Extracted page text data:
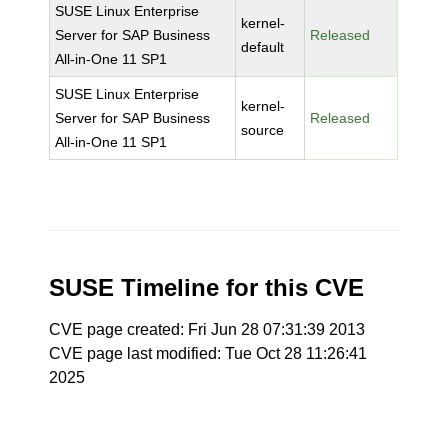
SUSE Linux Enterprise
kernel-
Server for SAP Business
Released
default
All-in-One 11 SP1
SUSE Linux Enterprise
kernel-
Server for SAP Business
Released
source
All-in-One 11 SP1
SUSE Timeline for this CVE
CVE page created: Fri Jun 28 07:31:39 2013
CVE page last modified: Tue Oct 28 11:26:41
2025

* [WHAT YOU NEED TO DO]
Transcribe all data precisely. Pictures are not copied.

* [ANSWER FOR THIS EXERCISE]
SUSE Linux Enterprise
kernel-
Server for SAP Business
Released
default
All-in-One 11 SP1
SUSE Linux Enterprise
kernel-
Server for SAP Business
Released
source
All-in-One 11 SP1
SUSE Timeline for this CVE
CVE page created: Fri Jun 28 07:31:39 2013
CVE page last modified: Tue Oct 28 11:26:41
2025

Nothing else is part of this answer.